■ **Data excerpts**:

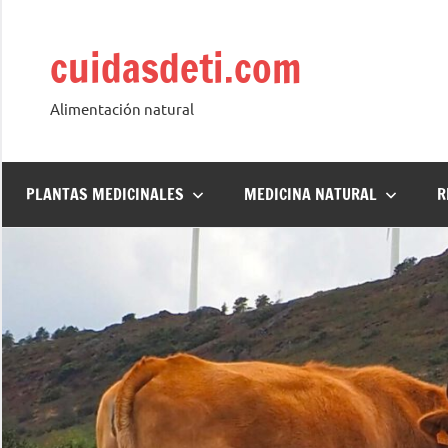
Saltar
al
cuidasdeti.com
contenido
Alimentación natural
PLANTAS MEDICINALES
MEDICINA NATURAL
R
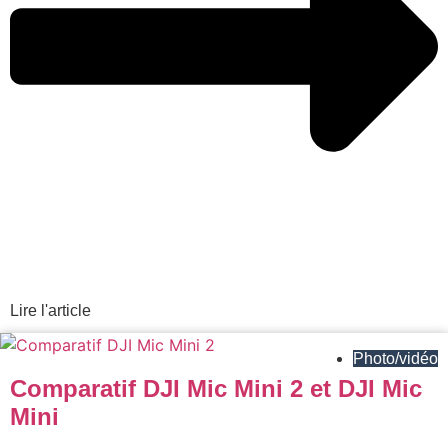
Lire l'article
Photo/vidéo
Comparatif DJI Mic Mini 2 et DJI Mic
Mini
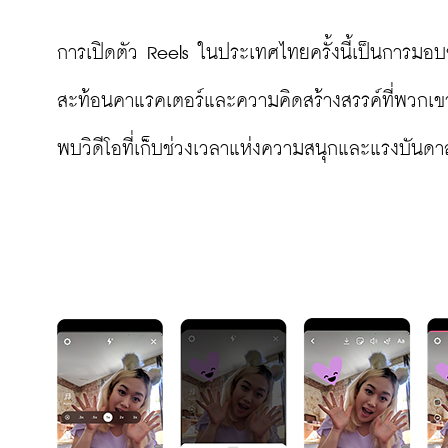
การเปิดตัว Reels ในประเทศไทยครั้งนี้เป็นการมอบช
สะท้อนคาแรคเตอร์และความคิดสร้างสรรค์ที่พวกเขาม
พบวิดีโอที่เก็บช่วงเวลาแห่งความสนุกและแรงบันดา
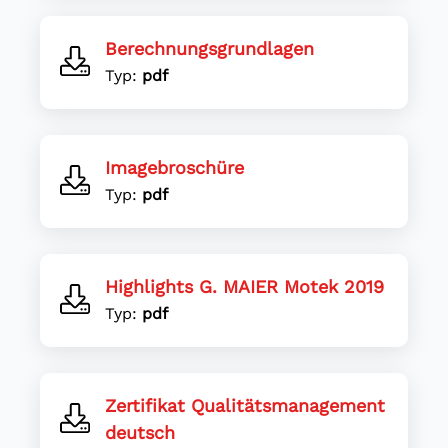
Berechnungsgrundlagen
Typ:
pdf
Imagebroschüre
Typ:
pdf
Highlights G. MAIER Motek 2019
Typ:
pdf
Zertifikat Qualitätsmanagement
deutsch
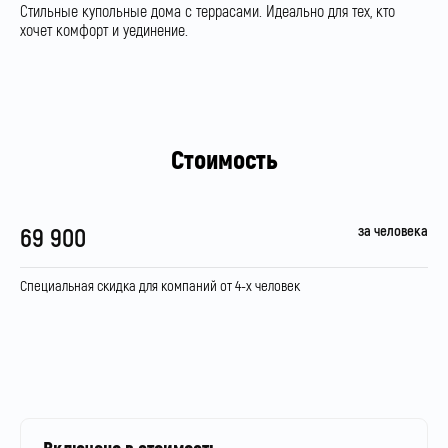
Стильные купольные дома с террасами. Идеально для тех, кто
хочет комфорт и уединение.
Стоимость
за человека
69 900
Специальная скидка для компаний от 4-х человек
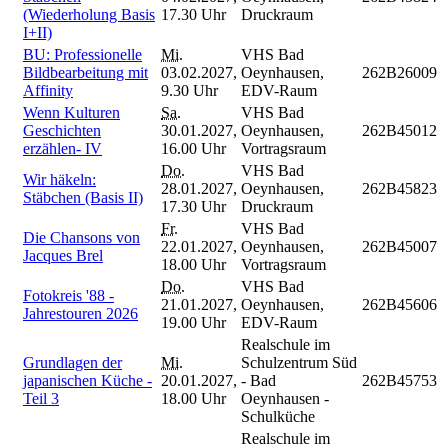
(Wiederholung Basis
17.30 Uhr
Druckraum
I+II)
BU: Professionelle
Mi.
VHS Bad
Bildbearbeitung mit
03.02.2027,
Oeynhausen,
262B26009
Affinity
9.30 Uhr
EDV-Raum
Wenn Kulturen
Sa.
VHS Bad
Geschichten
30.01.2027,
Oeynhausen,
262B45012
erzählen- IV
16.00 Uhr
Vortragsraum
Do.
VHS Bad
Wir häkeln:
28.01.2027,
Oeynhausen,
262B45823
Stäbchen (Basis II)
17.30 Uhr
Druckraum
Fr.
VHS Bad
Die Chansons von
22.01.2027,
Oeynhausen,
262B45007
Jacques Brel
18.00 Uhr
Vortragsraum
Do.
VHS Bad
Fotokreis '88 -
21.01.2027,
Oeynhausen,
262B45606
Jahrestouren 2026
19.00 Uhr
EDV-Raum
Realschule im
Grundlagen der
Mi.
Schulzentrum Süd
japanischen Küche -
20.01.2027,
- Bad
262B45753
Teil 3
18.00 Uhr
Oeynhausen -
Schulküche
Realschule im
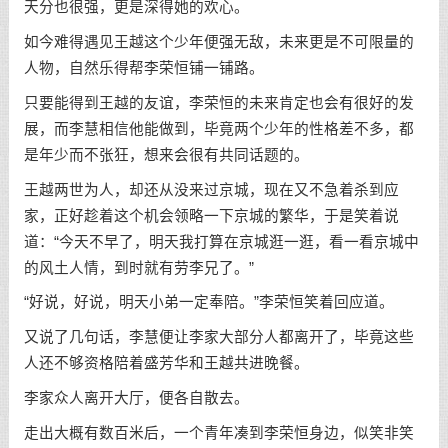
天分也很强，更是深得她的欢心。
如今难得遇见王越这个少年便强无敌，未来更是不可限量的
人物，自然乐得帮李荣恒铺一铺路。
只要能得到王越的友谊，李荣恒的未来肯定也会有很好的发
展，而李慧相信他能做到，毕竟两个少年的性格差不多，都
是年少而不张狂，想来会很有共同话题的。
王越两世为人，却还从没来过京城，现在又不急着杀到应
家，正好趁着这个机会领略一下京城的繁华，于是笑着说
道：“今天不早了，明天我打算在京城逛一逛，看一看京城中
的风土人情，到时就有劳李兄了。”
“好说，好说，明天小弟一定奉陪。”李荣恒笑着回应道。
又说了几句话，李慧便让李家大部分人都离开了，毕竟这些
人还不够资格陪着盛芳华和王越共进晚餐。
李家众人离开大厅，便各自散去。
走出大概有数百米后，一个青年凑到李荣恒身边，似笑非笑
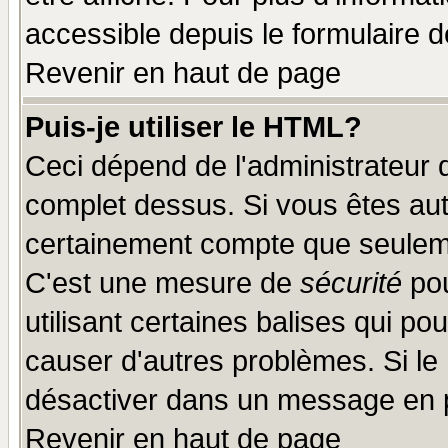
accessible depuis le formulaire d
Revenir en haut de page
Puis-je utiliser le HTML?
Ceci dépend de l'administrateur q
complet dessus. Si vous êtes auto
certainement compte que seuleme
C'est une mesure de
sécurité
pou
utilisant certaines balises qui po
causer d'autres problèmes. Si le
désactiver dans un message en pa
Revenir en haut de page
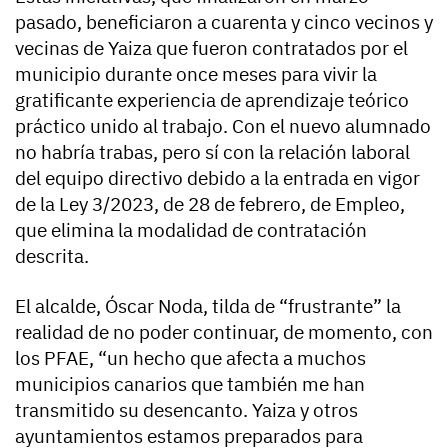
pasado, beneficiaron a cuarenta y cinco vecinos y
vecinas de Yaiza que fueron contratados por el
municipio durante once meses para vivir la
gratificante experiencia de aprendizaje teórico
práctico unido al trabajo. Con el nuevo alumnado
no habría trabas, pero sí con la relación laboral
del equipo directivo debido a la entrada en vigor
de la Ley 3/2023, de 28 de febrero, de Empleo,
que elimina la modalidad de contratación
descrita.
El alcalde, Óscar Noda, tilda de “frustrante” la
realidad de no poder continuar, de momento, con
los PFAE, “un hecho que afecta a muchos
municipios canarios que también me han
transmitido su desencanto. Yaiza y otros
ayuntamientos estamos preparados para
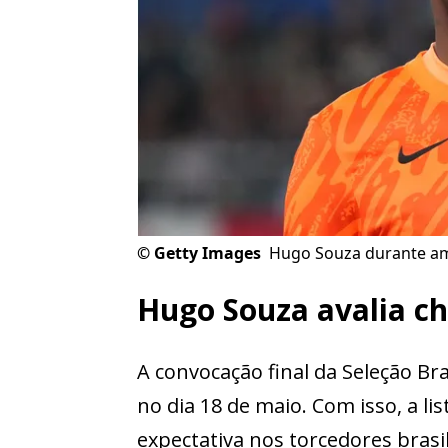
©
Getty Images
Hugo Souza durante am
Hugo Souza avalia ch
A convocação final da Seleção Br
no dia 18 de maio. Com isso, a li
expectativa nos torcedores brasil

■ **What is required**: What the task needs is the material above repeated exactly, pictures excepted.

■ **Exercise response**:
Saltar
al
cuidasdeti.com
contenido
Alimentación natural
PLANTAS MEDICINALES
MEDICINA NATURAL
R
Lire l'article
Photo/vidéo
Comparatif DJI Mic Mini 2 et DJI Mic
Mini
การเปิดตัว Reels ในประเทศไทยครั้งนี้เป็นการมอบช
สะท้อนคาแรคเตอร์และความคิดสร้างสรรค์ที่พวกเขาม
พบวิดีโอที่เก็บช่วงเวลาแห่งความสนุกและแรงบันดา
Berechnungsgrundlagen
Typ:
pdf
Imagebroschüre
Typ:
pdf
Highlights G. MAIER Motek 2019
Typ:
pdf
Zertifikat Qualitätsmanagement
deutsch
Стильные купольные дома с террасами. Идеально для тех, кто
хочет комфорт и уединение.
Стоимость
за человека
69 900
Специальная скидка для компаний от 4-х человек
(Wiederholung Basis
17.30 Uhr
Druckraum
I+II)
BU: Professionelle
Mi.
VHS Bad
Bildbearbeitung mit
03.02.2027,
Oeynhausen,
262B26009
Affinity
9.30 Uhr
EDV-Raum
Wenn Kulturen
Sa.
VHS Bad
Geschichten
30.01.2027,
Oeynhausen,
262B45012
erzählen- IV
16.00 Uhr
Vortragsraum
Do.
VHS Bad
Wir häkeln:
28.01.2027,
Oeynhausen,
262B45823
Stäbchen (Basis II)
17.30 Uhr
Druckraum
Fr.
VHS Bad
Die Chansons von
22.01.2027,
Oeynhausen,
262B45007
Jacques Brel
18.00 Uhr
Vortragsraum
Do.
VHS Bad
Fotokreis '88 -
21.01.2027,
Oeynhausen,
262B45606
Jahrestouren 2026
19.00 Uhr
EDV-Raum
Realschule im
Grundlagen der
Mi.
Schulzentrum Süd
japanischen Küche -
20.01.2027,
- Bad
262B45753
Teil 3
18.00 Uhr
Oeynhausen -
Schulküche
Realschule im
天分也很强，更是深得她的欢心。
如今难得遇见王越这个少年便强无敌，未来更是不可限量的
人物，自然乐得帮李荣恒铺一铺路。
只要能得到王越的友谊，李荣恒的未来肯定也会有很好的发
展，而李慧相信他能做到，毕竟两个少年的性格差不多，都
是年少而不张狂，想来会很有共同话题的。
王越两世为人，却还从没来过京城，现在又不急着杀到应
家，正好趁着这个机会领略一下京城的繁华，于是笑着说
道：“今天不早了，明天我打算在京城逛一逛，看一看京城中
的风土人情，到时就有劳李兄了。”
“好说，好说，明天小弟一定奉陪。”李荣恒笑着回应道。
又说了几句话，李慧便让李家大部分人都离开了，毕竟这些
人还不够资格陪着盛芳华和王越共进晚餐。
李家众人离开大厅，便各自散去。
走出大概有数百米后，一个青年凑到李荣恒身边，似笑非笑
accessible depuis le formulaire d
Revenir en haut de page
Puis-je utiliser le HTML?
Ceci dépend de l'administrateur q
complet dessus. Si vous êtes auto
certainement compte que seuleme
C'est une mesure de
sécurité
pou
utilisant certaines balises qui po
causer d'autres problèmes. Si le
désactiver dans un message en pa
Revenir en haut de page
pasado, beneficiaron a cuarenta y cinco vecinos y
vecinas de Yaiza que fueron contratados por el
municipio durante once meses para vivir la
gratificante experiencia de aprendizaje teórico
práctico unido al trabajo. Con el nuevo alumnado
no habría trabas, pero sí con la relación laboral
del equipo directivo debido a la entrada en vigor
de la Ley 3/2023, de 28 de febrero, de Empleo,
que elimina la modalidad de contratación
descrita.
El alcalde, Óscar Noda, tilda de “frustrante” la
realidad de no poder continuar, de momento, con
los PFAE, “un hecho que afecta a muchos
municipios canarios que también me han
transmitido su desencanto. Yaiza y otros
ayuntamientos estamos preparados para
©
Getty Images
Hugo Souza durante am
Hugo Souza avalia ch
A convocação final da Seleção Br
no dia 18 de maio. Com isso, a li
expectativa nos torcedores brasil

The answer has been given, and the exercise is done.